Looking at the health of your heart – tests for cardiovascular disease
Once diagnosed with FH, patients will have further tests for assessing the presence/amount of cardiovascular disease.
Tests may include:
- Electrocardiogram (ECG)
- Exercise Stress Test (EST)
- CT Coronary Calcium score
- CT Coronary Angiogram
- Stress Echocardiogram
- Myocardial Perfusion Scan
- Magnetic Resonance Imaging (MRI)
- Carotid Ultrasound (CIMT)
- Coronary Angiogram
Tests for cardiovascular disease:
|Total cholesterol||This is the total amount of cholesterol in the blood. A high level can increase the risk of cardiovascular disease.|
|LDL||The ‘bad’ cholesterol. High levels cause plaque to buildup in the arteries, increasing the risk of cardiovascular disease.|
|HDL||The ‘good’ cholesterol. It carries away cholesterol, reducing the risk of cardiovascular disease.|
|Triglycerides||Triglycerides are another type of fat in the blood. High levels of triglycerides in the blood increase the risk of cardiovascular disease. High levels can also be a sign of diabetes, metabolic syndrome and other conditions.|
|Lipid profile||Includes total cholesterol, LDL, HDL and triglycerides.|
|CK||When muscle is damaged it releases CK into the bloodstream. Higher than normal levels of CK suggest muscle damage e.g. heart attack or statin side effects.|
|Apo B||Apo B is the major protein found in LDL cholesterol. High levels of Apo B indicate an increased risk of cardiovascular disease. New research suggests Apo B may be a better overall marker of cardiovascular risk than LDL cholesterol.|
|Apo A1||Apo A1 is the major protein found in HDL cholesterol. Low levels of Apo A1 indicate an increased risk of cardiovascular disease.|
|Lp(a) is a genetic variation of LDL cholesterol. Lp(a) is determined by genes and is not generally affected by lifestyle or medication. Lp(a) is not well understood but high levels are associated with increased risk of cardiovascular disease. Severe cases may be offered Lipoprotein apheresis.|
|C-reactive protein (CRP)||CRP is a protein produced in the liver as part of the body’s response to inflammation (injury or infection). Inflammation plays a major role in the process of atherosclerosis. A high CRP indicates inflammation somewhere in the body.|
|Full Blood Count (FBC)||FBC is a series of tests that measures the haemoglobin, red blood cells, white blood cells and platelets.
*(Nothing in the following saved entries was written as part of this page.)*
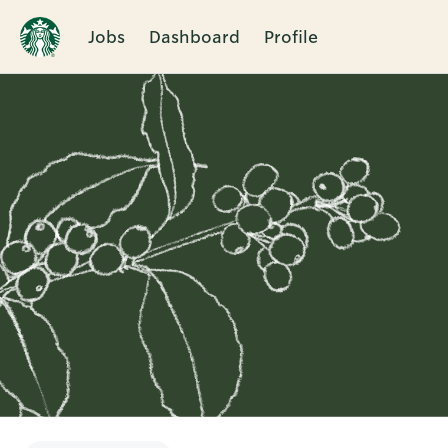
Jobs
Dashboard
Profile
Single
Position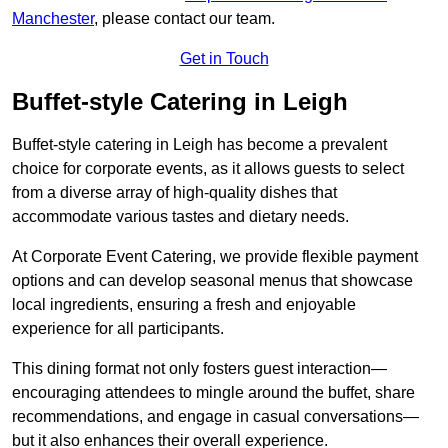
Manchester
, please contact our team.
Get in Touch
Buffet-style Catering in Leigh
Buffet-style catering in Leigh has become a prevalent
choice for corporate events, as it allows guests to select
from a diverse array of high-quality dishes that
accommodate various tastes and dietary needs.
At Corporate Event Catering, we provide flexible payment
options and can develop seasonal menus that showcase
local ingredients, ensuring a fresh and enjoyable
experience for all participants.
This dining format not only fosters guest interaction—
encouraging attendees to mingle around the buffet, share
recommendations, and engage in casual conversations—
but it also enhances their overall experience.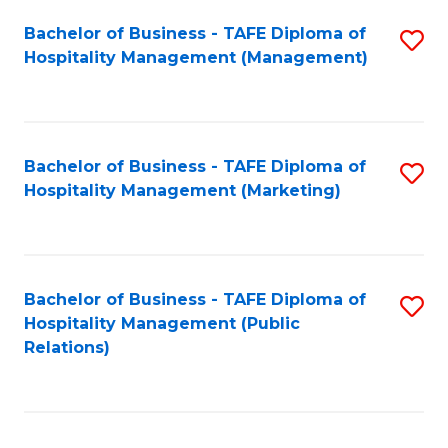
Bachelor of Business - TAFE Diploma of
S
Hospitality Management (Management)
to
C
Fa
Bachelor of Business - TAFE Diploma of
S
Hospitality Management (Marketing)
to
C
Fa
Bachelor of Business - TAFE Diploma of
S
Hospitality Management (Public
to
Relations)
C
Fa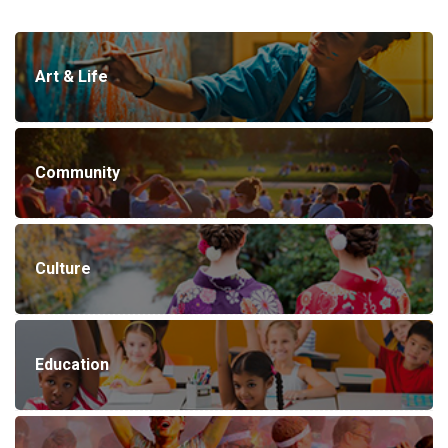
Art & Life
Community
Culture
Education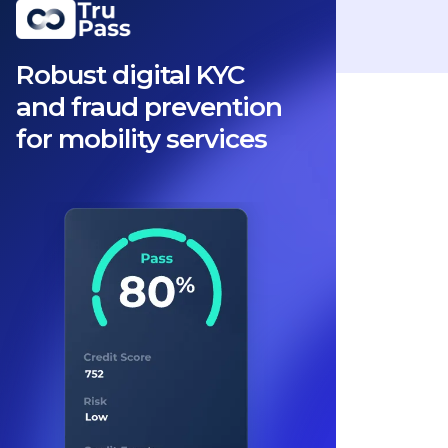
Robust digital KYC
and fraud prevention
for mobility services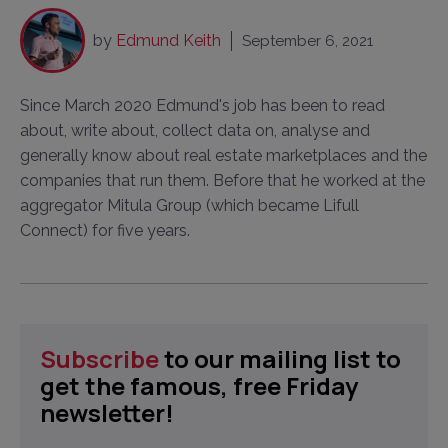
by
Edmund Keith
September 6, 2021
Since March 2020 Edmund's job has been to read
about, write about, collect data on, analyse and
generally know about real estate marketplaces and the
companies that run them. Before that he worked at the
aggregator Mitula Group (which became Lifull
Connect) for five years.
Subscribe
to our mailing list to
get the famous, free Friday
newsletter!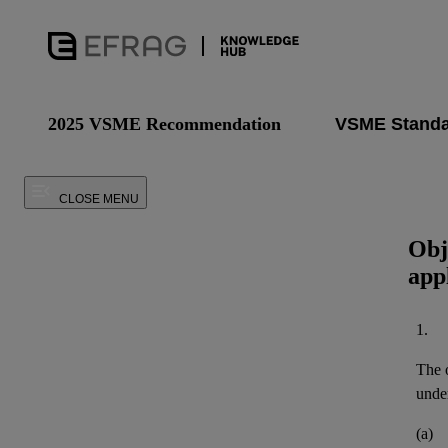
2025 VSME Recommendation
CLOSE MENU
Obj
app
1.
The o
under
(a)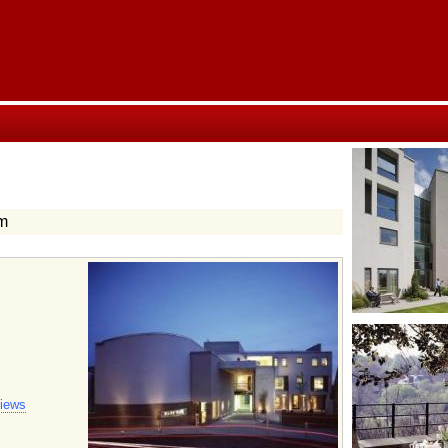
am
views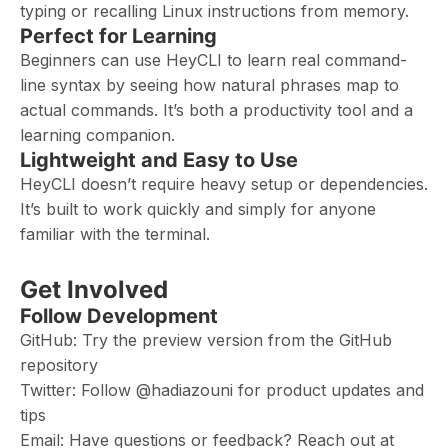
typing or recalling Linux instructions from memory.
Perfect for Learning
Beginners can use HeyCLI to learn real command-
line syntax by seeing how natural phrases map to
actual commands. It’s both a productivity tool and a
learning companion.
Lightweight and Easy to Use
HeyCLI doesn’t require heavy setup or dependencies.
It’s built to work quickly and simply for anyone
familiar with the terminal.
Get Involved
Follow Development
GitHub: Try the preview version from the GitHub
repository
Twitter: Follow @hadiazouni for product updates and
tips
Email: Have questions or feedback? Reach out at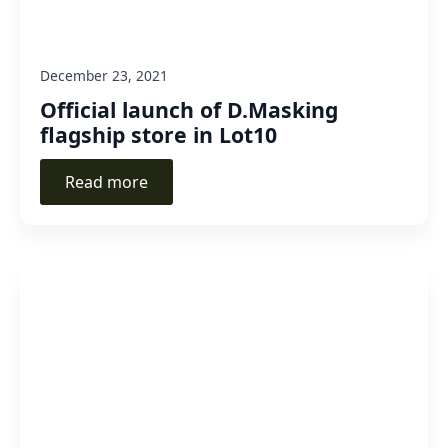
December 23, 2021
Official launch of D.Masking
flagship store in Lot10
Read more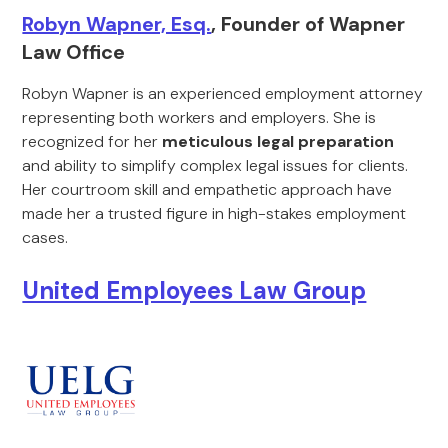
Robyn Wapner, Esq.
, Founder of Wapner
Law Office
Robyn Wapner is an experienced employment attorney
representing both workers and employers. She is
recognized for her
meticulous legal preparation
and ability to simplify complex legal issues for clients.
Her courtroom skill and empathetic approach have
made her a trusted figure in high-stakes employment
cases.
United Employees Law Group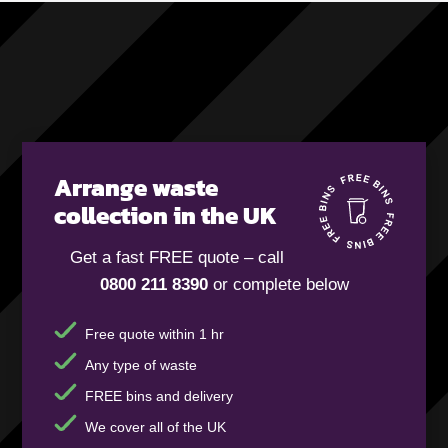
Arrange waste
collection in the UK
Get a fast FREE quote – call
0800 211 8390
or complete below
Free quote within 1 hr
Any type of waste
FREE bins and delivery
We cover all of the UK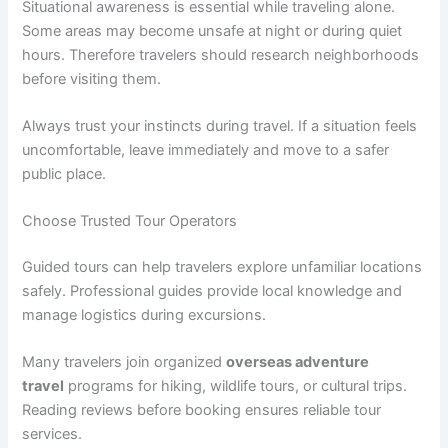
Situational awareness is essential while traveling alone.
Some areas may become unsafe at night or during quiet
hours. Therefore travelers should research neighborhoods
before visiting them.
Always trust your instincts during travel. If a situation feels
uncomfortable, leave immediately and move to a safer
public place.
Choose Trusted Tour Operators
Guided tours can help travelers explore unfamiliar locations
safely. Professional guides provide local knowledge and
manage logistics during excursions.
Many travelers join organized
overseas adventure
travel
programs for hiking, wildlife tours, or cultural trips.
Reading reviews before booking ensures reliable tour
services.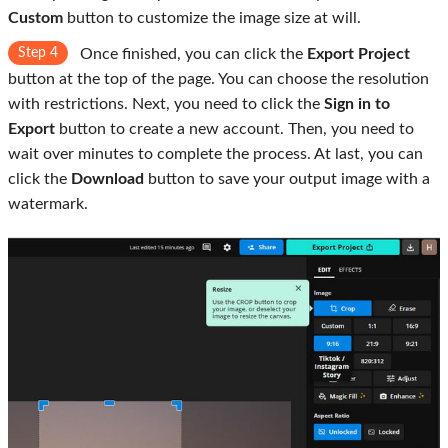
Custom
button to customize the image size at will.
Step 4
Once finished, you can click the
Export Project
button at the top of the page. You can choose the resolution
with restrictions. Next, you need to click the
Sign in to
Export
button to create a new account. Then, you need to
wait over minutes to complete the process. At last, you can
click the
Download
button to save your output image with a
watermark.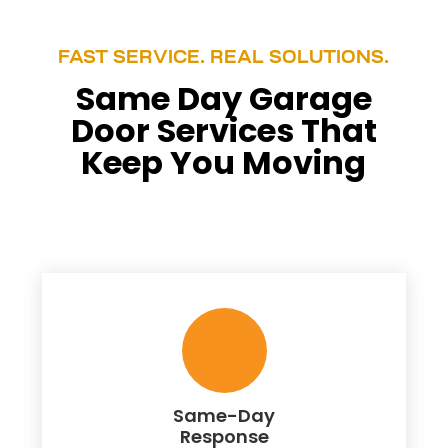
FAST SERVICE. REAL SOLUTIONS.
Same Day Garage
Door Services That
Keep You Moving
Same-Day
Response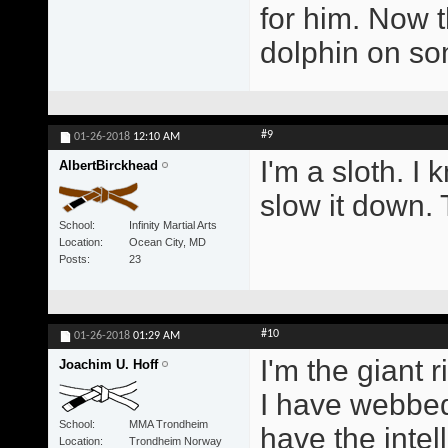
for him. Now t
dolphin on s
#9
01-26-2018
12:10 AM
I'm a sloth. I 
AlbertBirckhead
slow it down. 
School
Infinity Martial Arts
Location
Ocean City, MD
Posts
23
#10
01-26-2018
01:29 AM
I'm the giant r
Joachim U. Hoff
I have webbed
School
MMA Trondheim
have the intel
Location
Trondheim Norway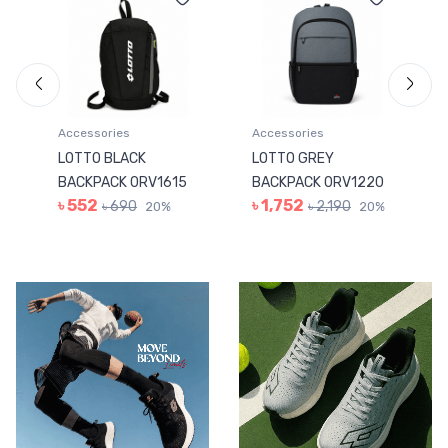
Accessories
Accessories
LOTTO BLACK
LOTTO GREY
BACKPACK 0RV1615
BACKPACK 0RV1220
৳ 552
৳ 1,752
৳ 690
৳ 2,190
20%
20%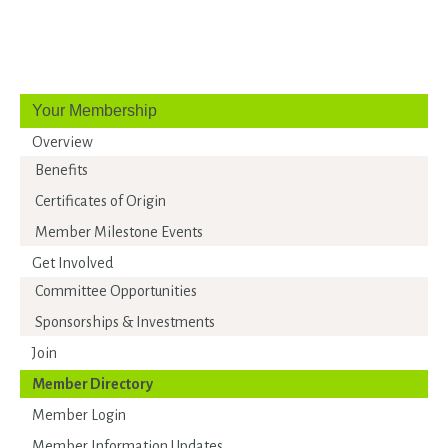
Your Membership
Overview
Benefits
Certificates of Origin
Member Milestone Events
Get Involved
Committee Opportunities
Sponsorships & Investments
Join
Member Directory
Member Login
Member Information Updates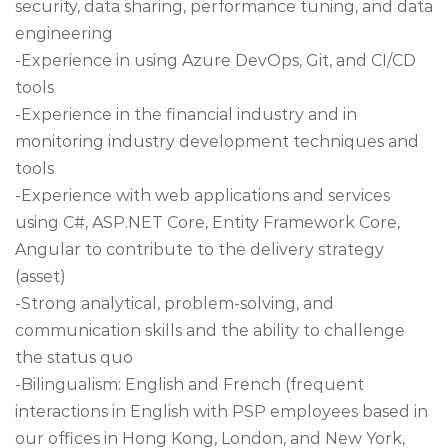
security, data sharing, performance tuning, and data
engineering
-Experience in using Azure DevOps, Git, and CI/CD
tools
-Experience in the financial industry and in
monitoring industry development techniques and
tools
-Experience with web applications and services
using C#, ASP.NET Core, Entity Framework Core,
Angular to contribute to the delivery strategy
(asset)
-Strong analytical, problem-solving, and
communication skills and the ability to challenge
the status quo
-Bilingualism: English and French (frequent
interactions in English with PSP employees based in
our offices in Hong Kong, London, and New York,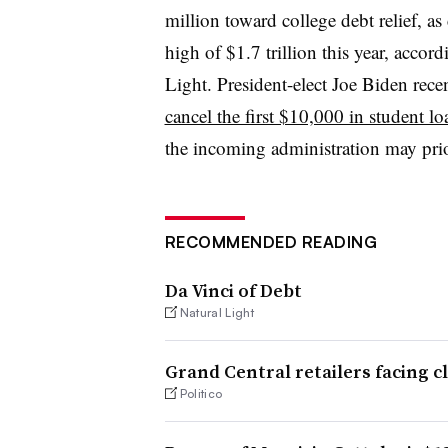
million toward college debt relief, as
high of $1.7 trillion this year, accor
Light. President-elect Joe Biden rec
cancel the first $10,000 in student l
the incoming administration may prior
RECOMMENDED READING
Da Vinci of Debt
Natural Light
Grand Central retailers facing c
Politico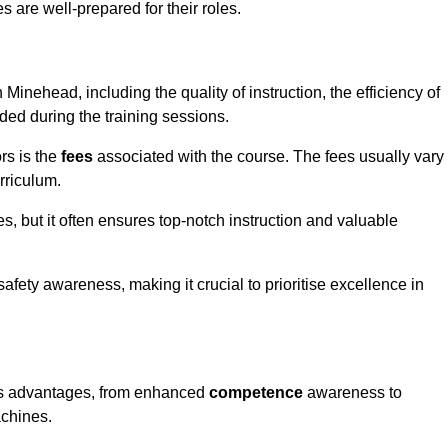
s are well-prepared for their roles.
 Minehead, including the quality of instruction, the efficiency of
ided during the training sessions.
rs is the
fees
associated with the course. The fees usually vary
rriculum.
es, but it often ensures top-notch instruction and valuable
 safety awareness, making it crucial to prioritise excellence in
ous advantages, from enhanced
competence
awareness to
achines.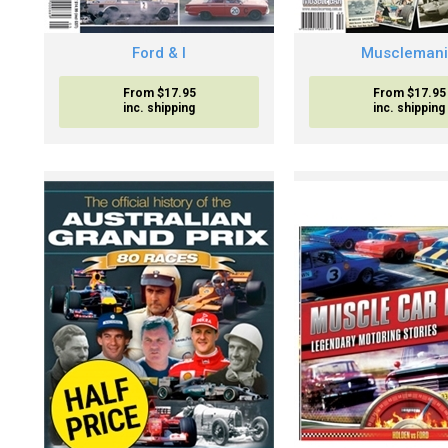
Ford & I
Muscleman
From $17.95
From $17.95
inc. shipping
inc. shipping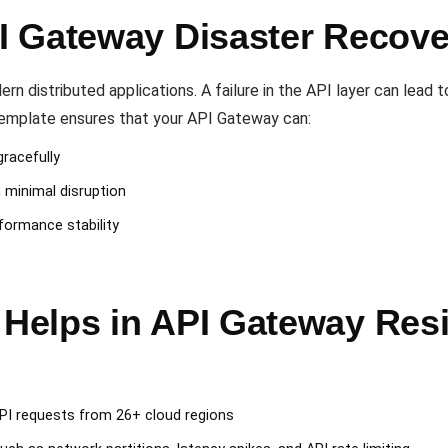
 Gateway Disaster Recove
 distributed applications. A failure in the API layer can lead 
 template ensures that your API Gateway can:
gracefully
h minimal disruption
formance stability
elps in API Gateway Resil
PI requests from 26+ cloud regions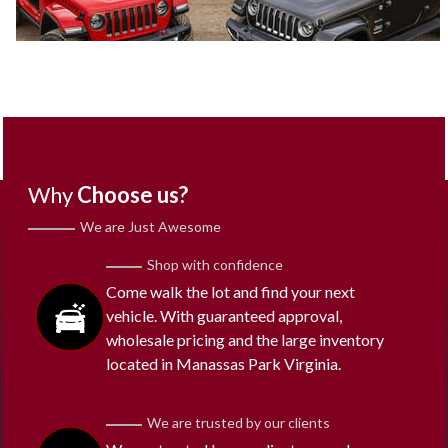
Why
Choose us?
We are Just Awesome
Shop with confidence
Come walk the lot and find your next
vehicle. With guaranteed approval,
wholesale pricing and the large inventory
located in Manassas Park Virginia.
We are trusted by our clients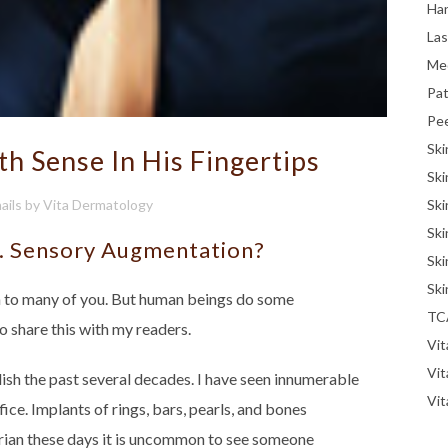
Han
La
Me
Pat
Pe
Ski
th Sense In His Fingertips
Ski
Ski
ails
by
Vita Dermatology
Ski
... Sensory Augmentation?
Ski
Ski
in to many of you. But human beings do some
TC
to share this with my readers.
Vit
Vi
h the past several decades. I have seen innumerable
Vit
ice. Implants of rings, bars, pearls, and bones
strian these days it is uncommon to see someone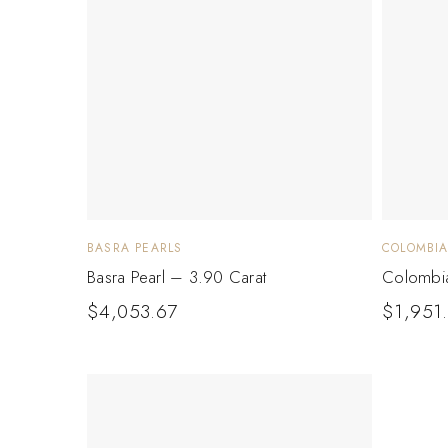
BASRA PEARLS
COLOMBI
Basra Pearl – 3.90 Carat
Colombia
$
4,053.67
$
1,951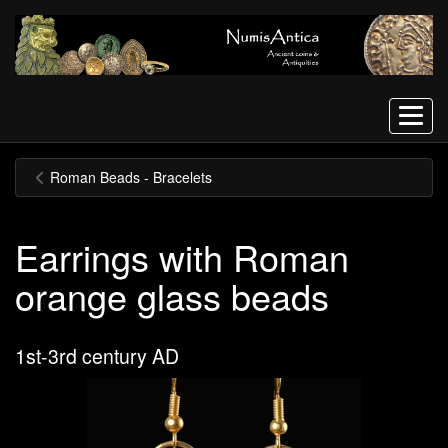
Menu
Roman Beads - Bracelets
Earrings with Roman
orange glass beads
1st-3rd century AD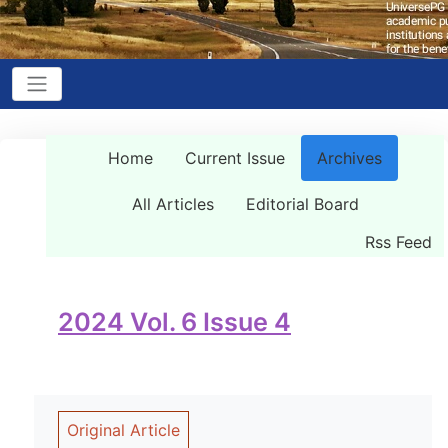
Home
Current Issue
Archives
All Articles
Editorial Board
Rss Feed
2024 Vol. 6 Issue 4
Original Article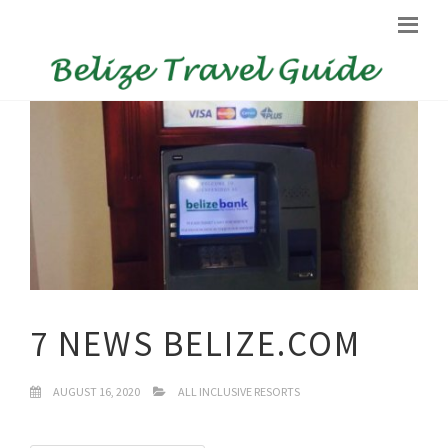
7 NEWS BELIZE.COM
AUGUST 16, 2020
ALL INCLUSIVE RESORTS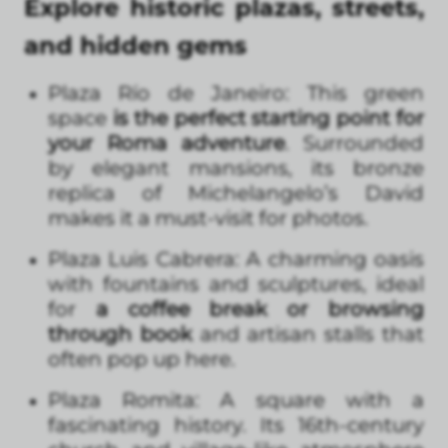
Explore historic plazas, streets,
and hidden gems
Plaza Río de Janeiro: This green
space
is the perfect starting point for
your Roma adventure
. Surrounded
by elegant mansions, its bronze
replica of Michelangelo’s David
makes it a must-visit for photos.
Plaza Luis Cabrera: A charming oasis
with fountains and sculptures, ideal
for
a coffee break or browsing
through book
and artisan stalls that
often pop up here.
Plaza Romita: A square with a
fascinating history. Its 16th-century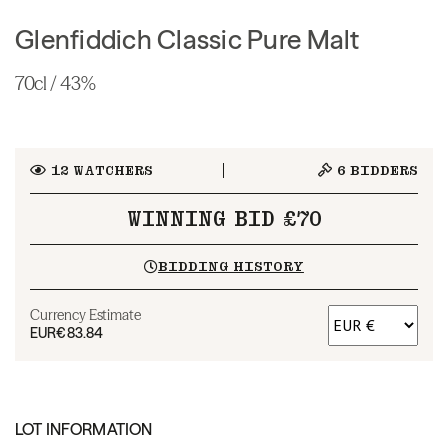
Glenfiddich Classic Pure Malt
70cl / 43%
12
WATCHERS
6
BIDDERS
WINNING BID £70
BIDDING HISTORY
Currency Estimate
EUR
€83.84
LOT INFORMATION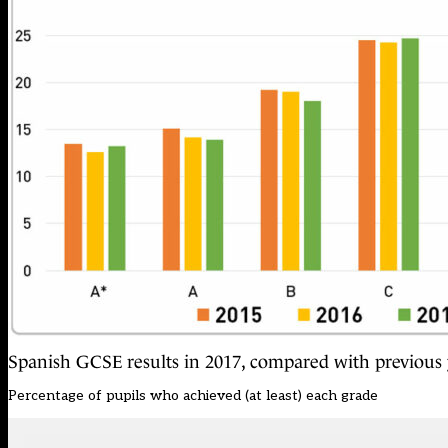
Spanish GCSE results in 2017, compared with previous 
Percentage of pupils who achieved (at least) each grade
FBC checks for anaemia and infections.|
|Urea Electrolytes and Creatinine (UEC)||This group of tests measures how well the kidneys are working.|
|ALT & AST||ALT and AST is performed to detect liver inflammation or damage e.g. from statins, alcohol and some diseases.|
|Fasting glucose||Fasting glucose is performed to diagnose diabetes or pre-diabetes.|
|Haemoglobin A1c (HbA1c)||HbA1c shows the average amount of glucose in the blood over a three month period. HbA1c is used to check how stable glucose levels have been.|
|TSH||TSH is measured to check thyroid function which show if the thyroid is underactive or overactive. High or low levels of TSH can alter the normal functioning of the heart e.g. heart palpitations, very slow or fast heart rate.|
The advice in this website does not replace advice from your GP or healthcare provider.